A young man with aggressive prostate cancer should have direct access to experimental treatments if he so wishes. That cancer must be recognized as a deadly disease, even though it is mostly invisible for the patient until at a very late stage in the disease. Today, in Denmark, you have to undergo all standard procedures, including two extended chemotherapy series, even though much more effective and less harmful treatments are available in research institutions. These methods have successfully treated thousands of patients and been reported in scientific papers. Still, many patients must pay for such therapies themselves, because they are not yet considered “standard care” for prostate cancer.

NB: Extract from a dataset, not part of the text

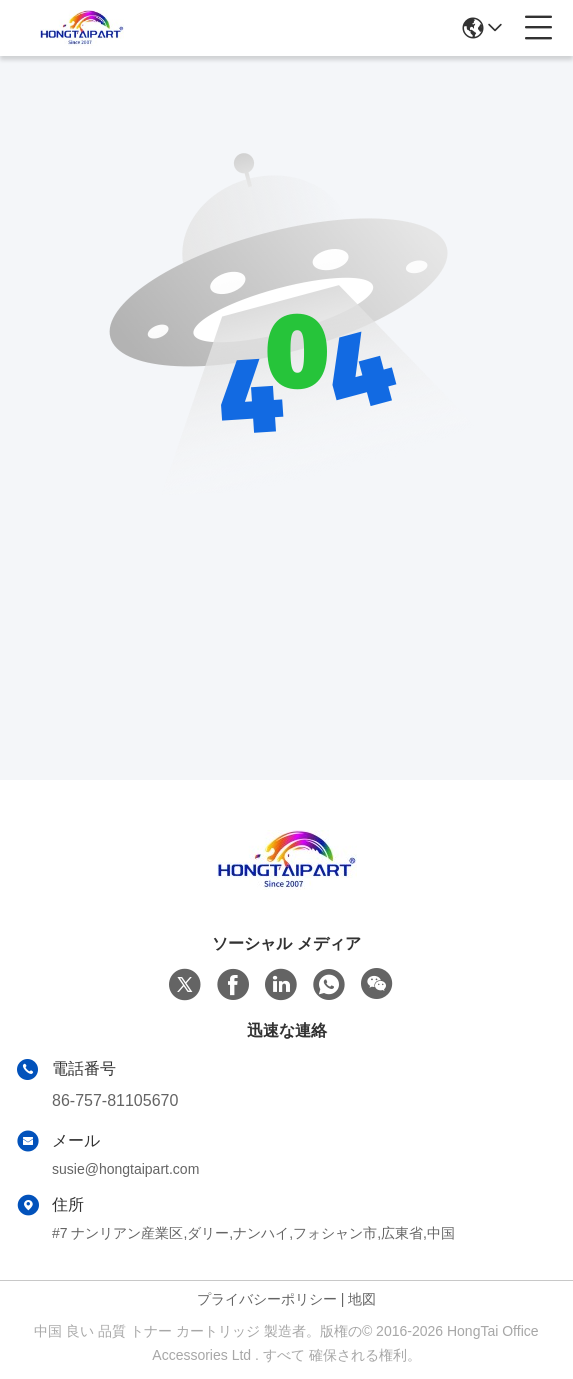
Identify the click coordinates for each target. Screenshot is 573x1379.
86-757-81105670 (115, 1100)
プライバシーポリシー (267, 1299)
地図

Health care professionals should change their view of the young man with prostate cancer. They need to realize that they are facing a man who – until the diagnosis – has had a normal, active life with job career, young wife, small children, house mortgage, daily exercise, etc. etc. The ambition must be to help that man continue this active life by aggressively treating his cancer to keep it a chronic condition for decades. Today, this is possible.

  1. What is the most important thing you want viewers to take away from the film?

Thousands of people have now seen the film, and the reactions tell me that it fills a vacuum of lack of communication. People wish the film had been available when they received their diagnosis because the brochures and pamphlets they did receive didn’t help them. That warms my heart.

Many of these men become members of our group, which has grown considerably over the last 12 months. These men now understand that they are not the only ones who feel left alone by a health care system which treats your disease but forgets to help you stay alive.

The film also promotes a dialogue between the man with the diagnosis and his family – spouse, children. They are all affected by his diagnosis, but it can be challenging to talk about its consequences.

But most of all, I hope that the film brings hope and encouragement to men with prostate cancer. They need to take an active approach to treat their disease and search for the many advanced new treatments that are now becoming available for prostate cancer. For decades, prostate cancer has had an image of being an “old man’s disease,” with little prestige among health care professionals and researchers. I hope this film might open these people’s creative minds to develop even better diagnoses and treatment methods in the future.